DOI: 10.4103/mjdrdypu.mjdrdypu_160_22

  Abstract 


Foreign body (FB) ingestion is a common emergency managed by otorhinolaryngologists. The clinical manifestations and management vary as per the site of FB and its complications. The diagnosis of FB ingestion is often challenging and depends on its clinical presentations and imaging. One of the rare complications of FB ingestion is migration, which has the potential to result in morbidity and mortality. Migration of FB is said to have occurred in the presence of negative rigid esophagoscopy and positive radiography. Migration of FB to the neck requires neck exploration for its successful removal. Here, we report a case of sharp FB ingested, which penetrated through the hypopharyngeal wall by its sharp end and migrated into the deep space of the neck.

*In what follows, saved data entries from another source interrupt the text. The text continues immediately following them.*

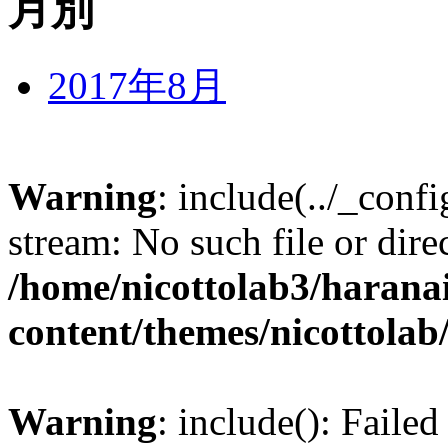
月別
2017年8月
Warning
: include(../_conf
stream: No such file or dire
/home/nicottolab3/harana
content/themes/nicottolab
Warning
: include(): Failed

Keywords: Deep neck space, migration, neck exploration, sharp foreign body



How to cite this URL:
Swain SK, Nahak B, Acharya S. A migratory sharp foreign body from the hypopharynx to the deep neck space – A case report. Med J DY Patil Vidyapeeth [Epub ahead of print] [cited 2022 Dec 7]. Available from: https://www.mjdrdypv.org/preprintarticle.asp?id=351326




  Introduction Top


Foreign bodies (FBs) in the pharynx and the esophagus is a relatively common incidence in clinical practice.[1] FB in the esophagus presents a medical emergency and needs immediate evaluation and treatment. FB may be metallic or non-metallic objects.[2] FBs usually pass spontaneously through the gastrointestinal tract and do not result in any complications. However, very sharp or pointed FB may cause perforation in the wall of the digestive tract. In addition, retained FB may result in erosion of the gastrointestinal wall and abrasions with bleeding. However, sharp FB of the esophagus migrating to the soft tissue of the neck is rare. Emergency surgery is needed because of the neck's specific anatomy and the important physiological functions of the organs.[3]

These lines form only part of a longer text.